I wanted to present our visitors with a diverse array of digital-born fiction and poetry as a form of contemporary verbal, multimodal and interactive art, and to showcase the radically diverse ways in which different artists/writers deal with the idea of "intersections between the body and technology." The digital writers and artists represented in the Stories in Flesh and Bytes gallery come from different parts of the world (Europe, North America, and Australia), and they take very different approaches to the body on a two-dimensional screen. Christine Wilks, a feminist digital writer from Yorkshire, UK, focuses on the female body across time and age, on the gender biases in which it is entrenched (now and in the past), and the implications of women's historical and social environments for their body image and embodied experience. American hypermedia poet and artist Jason Nelson’s abstract, surrealist e-poetry poses a sharp contrast to Wilks’ realism and historically inspired work in that it confronts us with an abstract and puzzling array of avant-garde game art, where paradoxical play embodies criticism of contemporary consumer culture and ubiquitous (toxic) waste. Finally, Austrialian artist Mez Breeze’s 3D cyborgian sculpting takes us on a journey along a robotic body that is imbued with personal memory and insomniac musings, thus triggering and enacting personalized stories as we interact with the work on screen.
How does your work speak to the body and our relationship to technology? What is the crossover between the ethics and aesthetics of your work?
In my SSHRC-funded Writing New Bodies project, my team and I work with young women aged 18-25 from diverse intersectional backgrounds on a co-designed, interactive story-app, which resonates with their diverse body image concerns and helps them envision a future where they feel at home in their bodies. Technology thus becomes a tool for narrative, multi-linear self-expression, resilience and cognitive-affective re-figuring, one that enables young women to "play out" different possible life scenarios through digital-interactive stories, and to discuss and engage with them on various meta-levels. Ethical considerations thus directly inform the aesthetics of our work: ethics and aesthetics merge into "aesthethics."
What do you believe are the limits of the body in 2019? Can you envision how it will be different in 50 years from now? 100?
The limits of the body are its mortality - and by that I don't only mean the mortality of the individual specimen, but rather the mortality of our species as a whole. Recent environmental and geological research suggests that, if we continue with business as usual, i.e. if we don't significantly curb carbon dioxide emissions around the globe in the next decade, we may well see the end of humanity as we know it by the end of this century. This is due to increasing food/resource shortages and migration around the world, all in relation to the planetary effects of climate change. What adds to this irreversible trend in considerable and yet unforeseeable measure is the fact that the permafrost in the Arctic is melting at breath-taking speed, releasing massive additional quantities of naturally stored carbon dioxide and, what is worse, methane into the atmosphere.
I'm aware of how bleak and gloomy all this sounds, but the way most of us (and our politicians) act and behave at the moment, this scenario will likely happen in some way.
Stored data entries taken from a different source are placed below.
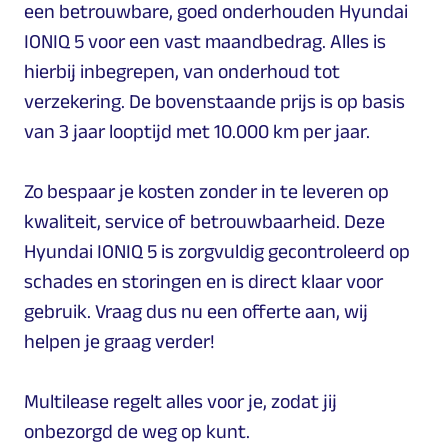
een betrouwbare, goed onderhouden Hyundai
IONIQ 5 voor een vast maandbedrag. Alles is
hierbij inbegrepen, van onderhoud tot
verzekering. De bovenstaande prijs is op basis
van 3 jaar looptijd met 10.000 km per jaar.
Zo bespaar je kosten zonder in te leveren op
kwaliteit, service of betrouwbaarheid. Deze
Hyundai IONIQ 5 is zorgvuldig gecontroleerd op
schades en storingen en is direct klaar voor
gebruik. Vraag dus nu een offerte aan, wij
helpen je graag verder!
Multilease regelt alles voor je, zodat jij
onbezorgd de weg op kunt.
Humanity is mortal; the earth isn't. It'll probably renew itself at some point, long after the demise of our bodies. It'll forever preserve the physical traces of the anthropocene - think of the plastic particles sedimenting in the oceans that have begun to form an additional geological layer. The limits of the body in the decades to come will have to be self-imposed, in trying to mitigate and reduce our normalized consumption habits and expectations, and in finding new ways of cooperating with Gaia in supporting its self-renewal so as to facilitate human survival.